Start of DATASET EXCERPTS

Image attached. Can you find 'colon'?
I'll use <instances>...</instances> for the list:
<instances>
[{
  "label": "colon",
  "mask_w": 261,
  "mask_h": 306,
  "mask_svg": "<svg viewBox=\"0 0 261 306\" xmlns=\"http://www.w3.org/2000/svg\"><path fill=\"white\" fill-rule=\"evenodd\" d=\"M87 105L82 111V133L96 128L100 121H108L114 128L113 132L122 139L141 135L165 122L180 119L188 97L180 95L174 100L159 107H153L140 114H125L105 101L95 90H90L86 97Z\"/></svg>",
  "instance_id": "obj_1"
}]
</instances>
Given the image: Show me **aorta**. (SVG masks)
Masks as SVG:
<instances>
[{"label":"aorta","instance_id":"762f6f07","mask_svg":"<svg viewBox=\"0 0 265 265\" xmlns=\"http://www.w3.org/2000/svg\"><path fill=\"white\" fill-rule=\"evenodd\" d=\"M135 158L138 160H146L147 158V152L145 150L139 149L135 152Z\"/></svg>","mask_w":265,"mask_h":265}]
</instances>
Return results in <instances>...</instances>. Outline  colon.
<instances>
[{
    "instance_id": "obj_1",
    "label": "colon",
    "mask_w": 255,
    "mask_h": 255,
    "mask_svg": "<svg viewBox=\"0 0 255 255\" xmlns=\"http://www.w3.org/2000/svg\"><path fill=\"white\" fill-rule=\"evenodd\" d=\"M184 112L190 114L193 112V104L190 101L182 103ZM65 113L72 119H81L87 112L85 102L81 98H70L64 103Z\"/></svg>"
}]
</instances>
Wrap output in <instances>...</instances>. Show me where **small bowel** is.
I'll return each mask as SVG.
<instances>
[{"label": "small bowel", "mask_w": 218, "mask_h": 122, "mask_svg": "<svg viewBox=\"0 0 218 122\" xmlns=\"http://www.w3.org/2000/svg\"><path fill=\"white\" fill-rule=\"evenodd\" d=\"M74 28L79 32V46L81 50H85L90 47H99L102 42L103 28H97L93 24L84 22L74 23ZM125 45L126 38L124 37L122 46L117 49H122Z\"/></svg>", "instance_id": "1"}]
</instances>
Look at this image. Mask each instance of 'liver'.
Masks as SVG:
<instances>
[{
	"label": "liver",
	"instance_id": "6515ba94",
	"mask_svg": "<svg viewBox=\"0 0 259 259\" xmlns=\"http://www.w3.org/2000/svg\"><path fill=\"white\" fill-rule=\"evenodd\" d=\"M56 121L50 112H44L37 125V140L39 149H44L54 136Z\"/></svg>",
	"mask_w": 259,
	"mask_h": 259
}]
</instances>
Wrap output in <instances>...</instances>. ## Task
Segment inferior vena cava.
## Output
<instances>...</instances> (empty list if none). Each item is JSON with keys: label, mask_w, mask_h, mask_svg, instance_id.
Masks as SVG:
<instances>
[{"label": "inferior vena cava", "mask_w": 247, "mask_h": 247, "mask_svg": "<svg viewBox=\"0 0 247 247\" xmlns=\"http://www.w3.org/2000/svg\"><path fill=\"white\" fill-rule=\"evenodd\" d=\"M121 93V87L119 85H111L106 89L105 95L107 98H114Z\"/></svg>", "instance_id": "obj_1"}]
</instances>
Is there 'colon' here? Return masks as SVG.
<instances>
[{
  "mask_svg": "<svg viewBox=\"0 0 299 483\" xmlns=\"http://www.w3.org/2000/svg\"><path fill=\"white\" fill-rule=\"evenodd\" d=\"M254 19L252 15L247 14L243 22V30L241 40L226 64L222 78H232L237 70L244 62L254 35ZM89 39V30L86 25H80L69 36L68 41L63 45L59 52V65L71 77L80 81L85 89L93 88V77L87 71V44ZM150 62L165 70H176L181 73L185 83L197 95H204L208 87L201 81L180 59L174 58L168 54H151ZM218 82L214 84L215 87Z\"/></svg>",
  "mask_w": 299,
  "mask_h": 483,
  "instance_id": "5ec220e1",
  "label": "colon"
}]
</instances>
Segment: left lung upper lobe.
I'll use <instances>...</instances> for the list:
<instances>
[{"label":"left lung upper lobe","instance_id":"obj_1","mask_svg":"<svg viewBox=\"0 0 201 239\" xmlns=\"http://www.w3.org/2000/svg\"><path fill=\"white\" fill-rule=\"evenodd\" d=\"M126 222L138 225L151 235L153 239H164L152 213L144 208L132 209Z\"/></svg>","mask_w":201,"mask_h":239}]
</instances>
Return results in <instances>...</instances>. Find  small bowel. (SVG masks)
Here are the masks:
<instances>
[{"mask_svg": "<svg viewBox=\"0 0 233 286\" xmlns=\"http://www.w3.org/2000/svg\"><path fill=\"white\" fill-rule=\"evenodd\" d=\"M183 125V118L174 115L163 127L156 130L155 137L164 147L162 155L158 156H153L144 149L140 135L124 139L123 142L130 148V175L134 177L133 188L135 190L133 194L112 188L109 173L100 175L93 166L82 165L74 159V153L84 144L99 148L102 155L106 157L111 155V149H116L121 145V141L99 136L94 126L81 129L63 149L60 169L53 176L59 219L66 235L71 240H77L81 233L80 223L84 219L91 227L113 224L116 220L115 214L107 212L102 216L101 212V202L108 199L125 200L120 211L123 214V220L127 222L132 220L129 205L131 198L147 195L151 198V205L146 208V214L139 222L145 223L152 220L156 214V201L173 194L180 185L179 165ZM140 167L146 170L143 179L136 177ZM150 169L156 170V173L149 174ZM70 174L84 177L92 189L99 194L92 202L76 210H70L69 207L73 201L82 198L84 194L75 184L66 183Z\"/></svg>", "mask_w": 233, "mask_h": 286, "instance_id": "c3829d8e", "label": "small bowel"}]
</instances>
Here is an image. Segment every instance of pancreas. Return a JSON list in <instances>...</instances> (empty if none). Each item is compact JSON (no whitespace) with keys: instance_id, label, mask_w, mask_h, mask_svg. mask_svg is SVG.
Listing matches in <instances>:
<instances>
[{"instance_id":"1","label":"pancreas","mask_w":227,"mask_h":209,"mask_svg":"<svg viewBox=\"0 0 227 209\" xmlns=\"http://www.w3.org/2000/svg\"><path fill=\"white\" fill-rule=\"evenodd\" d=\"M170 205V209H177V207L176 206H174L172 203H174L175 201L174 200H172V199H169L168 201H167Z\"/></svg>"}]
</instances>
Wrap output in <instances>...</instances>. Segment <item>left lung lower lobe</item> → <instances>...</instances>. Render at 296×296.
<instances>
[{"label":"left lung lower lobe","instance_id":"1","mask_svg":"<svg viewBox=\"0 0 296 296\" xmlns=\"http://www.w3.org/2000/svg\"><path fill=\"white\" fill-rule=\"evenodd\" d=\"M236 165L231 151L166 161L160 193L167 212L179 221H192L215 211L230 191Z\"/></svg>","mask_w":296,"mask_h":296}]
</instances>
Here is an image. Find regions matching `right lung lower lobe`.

End of DATASET EXCERPTS

YOUR TASK:
Would you please repeat all the entries exactly as written?

RESPONSE TO THIS TASK:
Image attached. Can you find 'colon'?
I'll use <instances>...</instances> for the list:
<instances>
[{
  "label": "colon",
  "mask_w": 261,
  "mask_h": 306,
  "mask_svg": "<svg viewBox=\"0 0 261 306\" xmlns=\"http://www.w3.org/2000/svg\"><path fill=\"white\" fill-rule=\"evenodd\" d=\"M87 105L82 111V133L96 128L100 121H108L114 128L113 132L122 139L141 135L165 122L180 119L188 97L180 95L174 100L159 107H153L140 114H125L105 101L95 90H90L86 97Z\"/></svg>",
  "instance_id": "obj_1"
}]
</instances>
Given the image: Show me **aorta**. (SVG masks)
Masks as SVG:
<instances>
[{"label":"aorta","instance_id":"762f6f07","mask_svg":"<svg viewBox=\"0 0 265 265\" xmlns=\"http://www.w3.org/2000/svg\"><path fill=\"white\" fill-rule=\"evenodd\" d=\"M135 158L138 160H146L147 158V152L145 150L139 149L135 152Z\"/></svg>","mask_w":265,"mask_h":265}]
</instances>
Return results in <instances>...</instances>. Outline  colon.
<instances>
[{
    "instance_id": "obj_1",
    "label": "colon",
    "mask_w": 255,
    "mask_h": 255,
    "mask_svg": "<svg viewBox=\"0 0 255 255\" xmlns=\"http://www.w3.org/2000/svg\"><path fill=\"white\" fill-rule=\"evenodd\" d=\"M184 112L190 114L193 112V104L190 101L182 103ZM65 113L72 119H81L87 112L85 102L81 98H70L64 103Z\"/></svg>"
}]
</instances>
Wrap output in <instances>...</instances>. Show me where **small bowel** is.
I'll return each mask as SVG.
<instances>
[{"label": "small bowel", "mask_w": 218, "mask_h": 122, "mask_svg": "<svg viewBox=\"0 0 218 122\" xmlns=\"http://www.w3.org/2000/svg\"><path fill=\"white\" fill-rule=\"evenodd\" d=\"M74 28L79 32V46L81 50H85L90 47H99L102 42L103 28H97L93 24L84 22L74 23ZM125 45L126 38L124 37L122 46L117 49H122Z\"/></svg>", "instance_id": "1"}]
</instances>
Look at this image. Mask each instance of 'liver'.
Masks as SVG:
<instances>
[{
	"label": "liver",
	"instance_id": "6515ba94",
	"mask_svg": "<svg viewBox=\"0 0 259 259\" xmlns=\"http://www.w3.org/2000/svg\"><path fill=\"white\" fill-rule=\"evenodd\" d=\"M56 121L50 112H44L37 125V140L39 149H44L54 136Z\"/></svg>",
	"mask_w": 259,
	"mask_h": 259
}]
</instances>
Wrap output in <instances>...</instances>. ## Task
Segment inferior vena cava.
## Output
<instances>...</instances> (empty list if none). Each item is JSON with keys: label, mask_w, mask_h, mask_svg, instance_id.
Masks as SVG:
<instances>
[{"label": "inferior vena cava", "mask_w": 247, "mask_h": 247, "mask_svg": "<svg viewBox=\"0 0 247 247\" xmlns=\"http://www.w3.org/2000/svg\"><path fill=\"white\" fill-rule=\"evenodd\" d=\"M121 93V87L119 85H111L106 89L105 95L107 98H114Z\"/></svg>", "instance_id": "obj_1"}]
</instances>
Is there 'colon' here? Return masks as SVG.
<instances>
[{
  "mask_svg": "<svg viewBox=\"0 0 299 483\" xmlns=\"http://www.w3.org/2000/svg\"><path fill=\"white\" fill-rule=\"evenodd\" d=\"M254 19L252 15L247 14L243 22V30L241 40L226 64L222 78H232L237 70L244 62L254 35ZM89 39V30L86 25H80L69 36L68 41L63 45L59 52V65L71 77L80 81L85 89L93 88V77L87 71V44ZM150 62L165 70H176L181 73L185 83L197 95H204L208 87L201 81L180 59L174 58L168 54H151ZM218 82L214 84L215 87Z\"/></svg>",
  "mask_w": 299,
  "mask_h": 483,
  "instance_id": "5ec220e1",
  "label": "colon"
}]
</instances>
Segment: left lung upper lobe.
I'll use <instances>...</instances> for the list:
<instances>
[{"label":"left lung upper lobe","instance_id":"obj_1","mask_svg":"<svg viewBox=\"0 0 201 239\" xmlns=\"http://www.w3.org/2000/svg\"><path fill=\"white\" fill-rule=\"evenodd\" d=\"M126 222L138 225L151 235L153 239H164L152 213L144 208L132 209Z\"/></svg>","mask_w":201,"mask_h":239}]
</instances>
Return results in <instances>...</instances>. Find  small bowel. (SVG masks)
Here are the masks:
<instances>
[{"mask_svg": "<svg viewBox=\"0 0 233 286\" xmlns=\"http://www.w3.org/2000/svg\"><path fill=\"white\" fill-rule=\"evenodd\" d=\"M183 125V118L174 115L163 127L156 130L155 137L164 147L162 155L158 156H153L144 149L140 135L124 139L123 142L130 148V175L134 177L133 188L135 190L133 194L112 188L109 173L100 175L93 166L82 165L74 159V153L84 144L99 148L102 155L106 157L111 155V149H116L121 145V141L99 136L94 126L81 129L63 149L60 169L53 176L59 219L66 235L71 240H77L81 233L80 223L84 219L91 227L113 224L116 220L115 214L107 212L102 216L101 212V202L108 199L125 200L120 211L123 214V220L127 222L132 220L129 205L131 198L147 195L151 198V205L146 208V214L139 222L145 223L152 220L156 214V201L173 194L180 185L179 165ZM140 167L146 170L143 179L136 177ZM150 169L156 170V173L149 174ZM70 174L84 177L92 189L99 194L92 202L76 210H70L69 207L73 201L82 198L84 194L75 184L66 183Z\"/></svg>", "mask_w": 233, "mask_h": 286, "instance_id": "c3829d8e", "label": "small bowel"}]
</instances>
Here is an image. Segment every instance of pancreas. Return a JSON list in <instances>...</instances> (empty if none). Each item is compact JSON (no whitespace) with keys: instance_id, label, mask_w, mask_h, mask_svg. mask_svg is SVG.
Listing matches in <instances>:
<instances>
[{"instance_id":"1","label":"pancreas","mask_w":227,"mask_h":209,"mask_svg":"<svg viewBox=\"0 0 227 209\" xmlns=\"http://www.w3.org/2000/svg\"><path fill=\"white\" fill-rule=\"evenodd\" d=\"M170 205V209H177V207L176 206H174L172 203H174L175 201L174 200H172V199H169L168 201H167Z\"/></svg>"}]
</instances>
Wrap output in <instances>...</instances>. Segment <item>left lung lower lobe</item> → <instances>...</instances>. Render at 296×296.
<instances>
[{"label":"left lung lower lobe","instance_id":"1","mask_svg":"<svg viewBox=\"0 0 296 296\" xmlns=\"http://www.w3.org/2000/svg\"><path fill=\"white\" fill-rule=\"evenodd\" d=\"M236 165L231 151L166 161L160 193L167 212L179 221H192L215 211L230 191Z\"/></svg>","mask_w":296,"mask_h":296}]
</instances>
Here is an image. Find regions matching `right lung lower lobe`.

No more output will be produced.